Shirley Bassey. The cast of Les Miserables powerfully harmonizing on One Day More. Barbra Streisand. As it turns out, the highlights of Sunday’s Academy Awards telecast were largely musical … and barely overcame the mechanical teddy bear Ted asking where the sex party was going to be after the Oscars. Ugh.
Seth MacFarlane was the wrong choice to host the Academy Awards, barraging those in attendance (and the billions watching at home) with tasteless punchlines that made us want to take a shower after the ceremony. Pomp and circumstance were replaced with pedophilia and crap jokes, torpedoing a telecast that was off the mark from minute one and never found its feet.
Out of the roughly 35 disastrous moments from last night’s abysmal Oscars telecast, here are the five most jaw-dropping, head-scratchingly awful moments we should have been spared.
#1: “We saw your boobs.”
The lowest point for a telecast that, at its finest moment, was mediocre. I totally get MacFarlane pitching this idea. It’s crass, sexist, disgusting … if it popped up on Family Guy in animated form, that show’s audience might laugh. But how the hell did the grotesque and woefully unfunny musical number actually get greenlit for air by co-producers Neil Meron and Craig Zadan? How could they not instantly realize the concept is wrong for the Oscars – unless you’re OK with the Oscars devolving to the level of the AVN Awards. Will the voice of Mr. Skin host the Academy Awards next year? Naomi Watts and Jennifer Lawrence get partial credit for agreeing to play along with the joke by providing pre-recorded reaction shots to MacFarlane’s horrendous number – which, according to a lengthy William Shatner skit that refused to end, led to the host scoring bad reviews. If only the rest of MacFarlane’s shtick were pre-recorded … and then left on the cutting-room floor.

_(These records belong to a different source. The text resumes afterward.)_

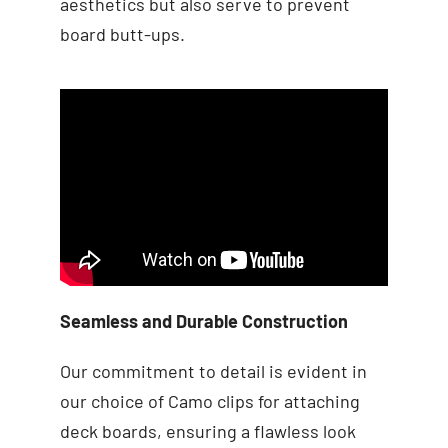
aesthetics but also serve to prevent
board butt-ups.
Seamless and Durable Construction
Our commitment to detail is evident in
our choice of Camo clips for attaching
deck boards, ensuring a flawless look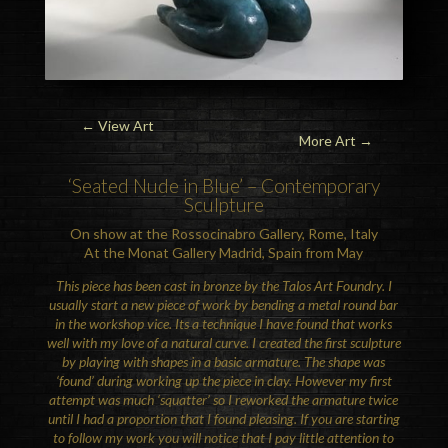
←
View Art
More Art →
‘Seated Nude in Blue’ – Contemporary
Sculpture
On show at the Rossocinabro Gallery, Rome, Italy
At the Monat Gallery Madrid, Spain from May
This piece has been cast in bronze by the Talos Art Foundry. I
usually start a new piece of work by bending a metal round bar
in the workshop vice. Its a technique I have found that works
well with my love of a natural curve. I created the first sculpture
by playing with shapes in a basic armature. The shape was
‘found’ during working up the piece in clay. However my first
attempt was much ‘squatter’ so I reworked the armature twice
until I had a proportion that I found pleasing. If you are starting
to follow my work you will notice that I pay little attention to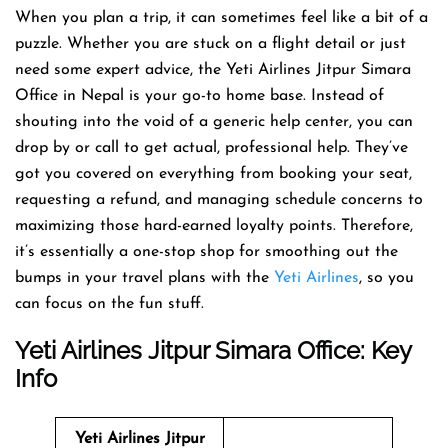
When you plan a trip, it can sometimes feel like a bit of a
puzzle. Whether you are stuck on a flight detail or just
need some expert advice, the Yeti Airlines Jitpur Simara
Office in Nepal is your go-to home base. Instead of
shouting into the void of a generic help center, you can
drop by or call to get actual, professional help. They’ve
got you covered on everything from booking your seat,
requesting a refund, and managing schedule concerns to
maximizing those hard-earned loyalty points. Therefore,
it’s essentially a one-stop shop for smoothing out the
bumps in your travel plans with the
Yeti Airlines
, so you
can focus on the fun stuff.
Yeti Airlines
Jitpur Simara Office: Key
Info
Yeti Airlines
Jitpur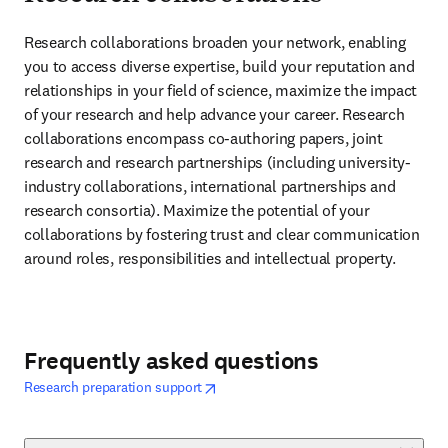
Research collaborations broaden your network, enabling 
you to access diverse expertise, build your reputation and 
relationships in your field of science, maximize the impact 
of your research and help advance your career. Research 
collaborations encompass co-authoring papers, joint 
research and research partnerships (including university-
industry collaborations, international partnerships and 
research consortia). Maximize the potential of your 
collaborations by fostering trust and clear communication 
around roles, responsibilities and intellectual property.
Frequently asked questions
opens in new tab/window
opens in new tab/window
Research preparation support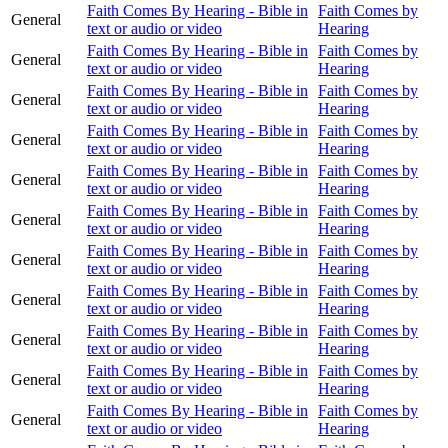
Faith Comes By Hearing - Bible in
Faith Comes by
General
text or audio or video
Hearing
Faith Comes By Hearing - Bible in
Faith Comes by
General
text or audio or video
Hearing
Faith Comes By Hearing - Bible in
Faith Comes by
General
text or audio or video
Hearing
Faith Comes By Hearing - Bible in
Faith Comes by
General
text or audio or video
Hearing
Faith Comes By Hearing - Bible in
Faith Comes by
General
text or audio or video
Hearing
Faith Comes By Hearing - Bible in
Faith Comes by
General
text or audio or video
Hearing
Faith Comes By Hearing - Bible in
Faith Comes by
General
text or audio or video
Hearing
Faith Comes By Hearing - Bible in
Faith Comes by
General
text or audio or video
Hearing
Faith Comes By Hearing - Bible in
Faith Comes by
General
text or audio or video
Hearing
Faith Comes By Hearing - Bible in
Faith Comes by
General
text or audio or video
Hearing
Faith Comes By Hearing - Bible in
Faith Comes by
General
text or audio or video
Hearing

#2: “Here’s to the losers.”
Another disastrous decision by Meron and Zadan, who should never work in this town again. Ben Affleck has just shocked the room, winning the Best Picture Oscar for Argo without claiming a Bets Director prize … a feat that has only been accomplished three times in film history. He gives a heartwrenching speech about picking oneself up after repeated public beatings. His voice cracks\ as he thanks his wife and children. Hard to top, right? But MacFarlane continues his stream of misfires by attempting to close the show with an off-color song-and-0dance routine with red-carpet punching bag Kristin Chenoweth where they celebrate “all the losing works of art, from Lincoln to Amour.” I’m sorry, what? They are losers? What the hell does that make you two bullies? Champions?! Here’s to the losers, indeed. We watched them sing a pathetic number while the bulk of the theater ran for the exits, and America changed the channel.

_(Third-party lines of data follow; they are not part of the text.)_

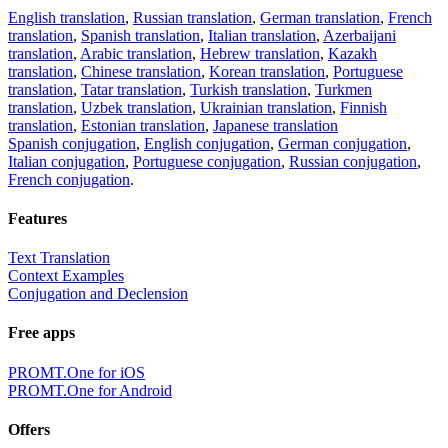
English translation
,
Russian translation
,
German translation
,
French
translation
,
Spanish translation
,
Italian translation
,
Azerbaijani
translation
,
Arabic translation
,
Hebrew translation
,
Kazakh
translation
,
Chinese translation
,
Korean translation
,
Portuguese
translation
,
Tatar translation
,
Turkish translation
,
Turkmen
translation
,
Uzbek translation
,
Ukrainian translation
,
Finnish
translation
,
Estonian translation
,
Japanese translation
Spanish conjugation
,
English conjugation
,
German conjugation
,
Italian conjugation
,
Portuguese conjugation
,
Russian conjugation
,
French conjugation
.
Features
Text Translation
Context Examples
Conjugation and Declension
Free apps
PROMT.One for iOS
PROMT.One for Android
Offers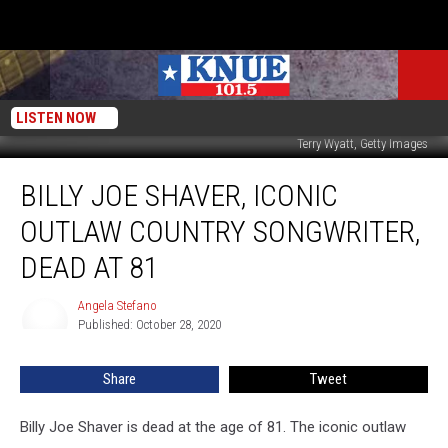
LISTEN NOW
Terry Wyatt, Getty Images
Billy
BILLY JOE SHAVER, ICONIC
Joe
Shaver,
OUTLAW COUNTRY SONGWRITER,
Iconic
Outlaw
DEAD AT 81
Country
Songwriter,
Angela Stefano
Angela
Dead
Published: October 28, 2020
Stefano
at
81
Share
Tweet
Billy Joe Shaver is dead at the age of 81. The iconic outlaw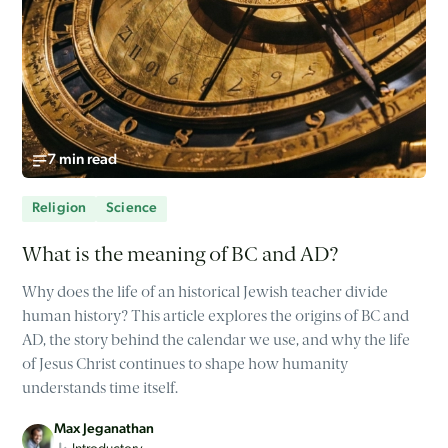
7 min read
Religion
Science
What is the meaning of BC and AD?
Why does the life of an historical Jewish teacher divide
human history? This article explores the origins of BC and
AD, the story behind the calendar we use, and why the life
of Jesus Christ continues to shape how humanity
understands time itself.
Max Jeganathan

#3: The Jaws music playing people off the stage
The first time it happened, I thought it was pretty clever. In an evening dedicated to the music of the movies, John Williams’ signature Jaws music sneaks up on long-winded Oscar winners and plays them off. But the more they used it, the ruder it became. And when a visual artist responsible for Ang Lee’s breathtaking Life of Pi received both the Jaws music AND a turned off microphone as he tried to draw attention to his fellow colleagues at the financially struggling Rhythm and Hues, the Oscar telecast officially jumped the shark.
#4: Seth MacFarlane’s John Wilkes Booth joke
Not because it was tasteless, but because it was so obvious. MacFarlane, who unleashed a violent stream of duds all night long, said that the only other person besides Daniel Day-Lewis to get into Abraham Lincoln’s head was Booth. Funny? You might think. But it’s such an easy joke, I’m ashamed at MacFarlane for evening attempting it. This bad joke barely edged out the vile barbs he aimed at Rihanna and Chris Brown or George Clooney eventually dating 9-year-old Quevenzhane Wallis. Again, these offensive jokes probably should have been funny, but the delivery and the dated feel of the targets just added to the pile of Oscar gags that whiffed.
Separate church and state. Keep Clint Eastwood and his empty chairs out of political conventions. And leave the White House out of the Oscars. I didn’t think it was the right decision to have Michelle Obama presenting “alongside” Jack Nicholson at a moment of the show that’s traditionally reserved for Hollywood royalty. I thought the lag between Nicholson’s stage presence and Mrs. Obama’s on-screen bit disrupted any chemistry or flow. It was another medium-concept idea that might have sounded OK on paper but failed in the execution … which is how I’d sum up the 85th annual Academy Awards, on whole. Perhaps in some writers’ room deep in the bowels of Hollywood, everything that we witnessed Sunday night sounded like a great idea. But a lot was lost in the translation.